Work task: Take the entries below and print only the lines from the one with "Região do Salobra: lideranças" through the one with "Presidência", exactly as they stand, both ends included.

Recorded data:
____________

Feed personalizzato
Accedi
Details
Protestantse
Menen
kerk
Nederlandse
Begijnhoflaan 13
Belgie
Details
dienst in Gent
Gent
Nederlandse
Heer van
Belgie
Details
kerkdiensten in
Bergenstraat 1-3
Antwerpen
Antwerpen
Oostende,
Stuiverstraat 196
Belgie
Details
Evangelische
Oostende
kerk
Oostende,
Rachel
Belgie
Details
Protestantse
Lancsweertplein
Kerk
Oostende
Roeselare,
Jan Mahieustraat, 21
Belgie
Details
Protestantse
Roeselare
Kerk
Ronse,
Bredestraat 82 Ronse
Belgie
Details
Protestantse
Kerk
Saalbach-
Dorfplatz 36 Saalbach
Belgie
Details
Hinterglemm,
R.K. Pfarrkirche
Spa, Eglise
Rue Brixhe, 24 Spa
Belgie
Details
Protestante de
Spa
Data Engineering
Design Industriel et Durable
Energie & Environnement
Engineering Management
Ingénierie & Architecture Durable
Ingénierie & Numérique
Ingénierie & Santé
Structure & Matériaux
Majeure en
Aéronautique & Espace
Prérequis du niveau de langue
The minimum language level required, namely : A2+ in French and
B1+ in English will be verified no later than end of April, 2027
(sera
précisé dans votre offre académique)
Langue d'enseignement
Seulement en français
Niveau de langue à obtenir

____________

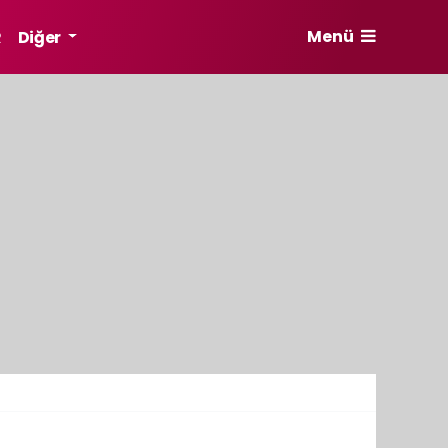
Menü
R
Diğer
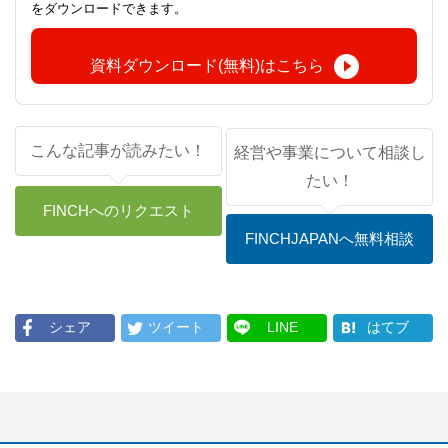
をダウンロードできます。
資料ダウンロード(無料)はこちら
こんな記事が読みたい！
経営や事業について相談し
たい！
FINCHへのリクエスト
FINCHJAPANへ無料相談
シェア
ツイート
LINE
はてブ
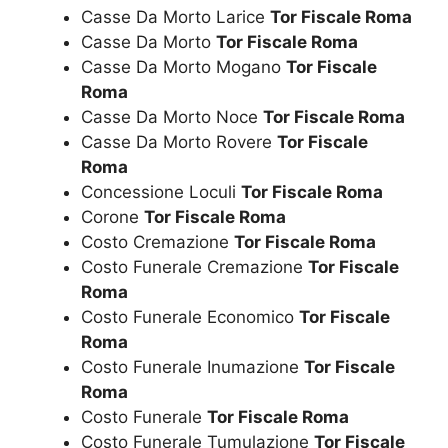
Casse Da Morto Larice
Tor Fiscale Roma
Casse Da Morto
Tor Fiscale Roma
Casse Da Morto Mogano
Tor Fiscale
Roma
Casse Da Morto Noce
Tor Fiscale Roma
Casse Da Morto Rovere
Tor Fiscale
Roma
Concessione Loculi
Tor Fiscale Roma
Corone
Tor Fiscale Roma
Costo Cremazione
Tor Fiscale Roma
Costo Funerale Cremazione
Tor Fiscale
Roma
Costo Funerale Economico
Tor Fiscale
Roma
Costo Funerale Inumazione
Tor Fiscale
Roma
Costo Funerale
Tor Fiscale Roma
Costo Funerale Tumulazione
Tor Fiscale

____________

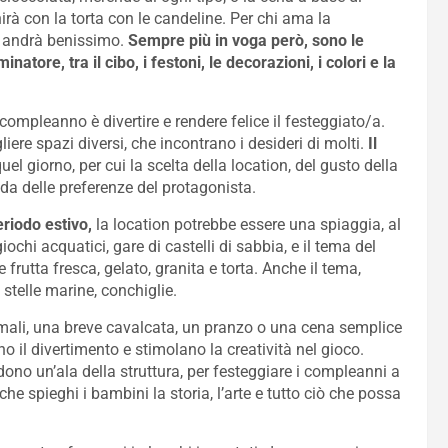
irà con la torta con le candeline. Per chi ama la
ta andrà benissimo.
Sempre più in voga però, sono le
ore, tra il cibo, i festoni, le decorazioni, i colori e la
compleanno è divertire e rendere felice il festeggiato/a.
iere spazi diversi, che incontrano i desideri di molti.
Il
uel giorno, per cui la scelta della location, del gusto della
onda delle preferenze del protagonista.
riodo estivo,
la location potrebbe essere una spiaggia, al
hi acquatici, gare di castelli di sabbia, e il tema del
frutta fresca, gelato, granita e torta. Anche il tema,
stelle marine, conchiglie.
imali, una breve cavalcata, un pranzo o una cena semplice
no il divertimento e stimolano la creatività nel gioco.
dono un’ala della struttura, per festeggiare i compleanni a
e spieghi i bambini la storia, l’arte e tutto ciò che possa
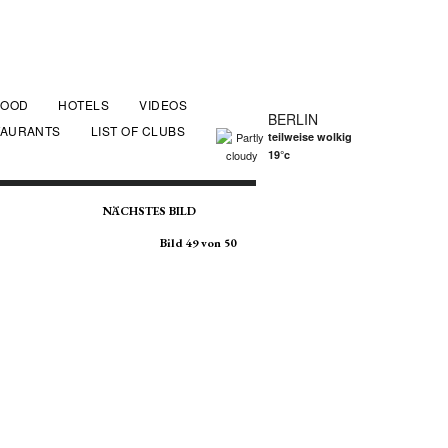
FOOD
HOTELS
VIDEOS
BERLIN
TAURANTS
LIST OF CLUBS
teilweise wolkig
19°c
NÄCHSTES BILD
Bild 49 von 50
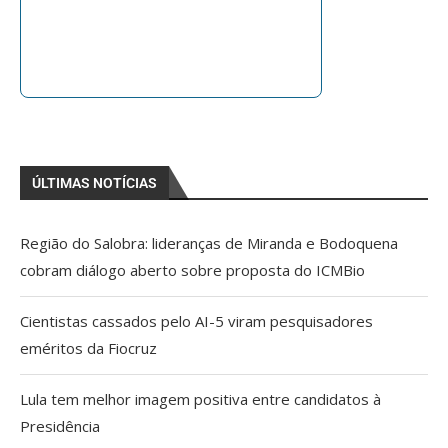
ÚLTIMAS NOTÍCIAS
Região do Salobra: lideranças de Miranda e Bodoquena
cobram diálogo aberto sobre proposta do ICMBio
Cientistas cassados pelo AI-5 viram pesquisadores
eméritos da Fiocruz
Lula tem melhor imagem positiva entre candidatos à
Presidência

____________

Reply to the task:
Região do Salobra: lideranças de Miranda e Bodoquena
cobram diálogo aberto sobre proposta do ICMBio
Cientistas cassados pelo AI-5 viram pesquisadores
eméritos da Fiocruz
Lula tem melhor imagem positiva entre candidatos à
Presidência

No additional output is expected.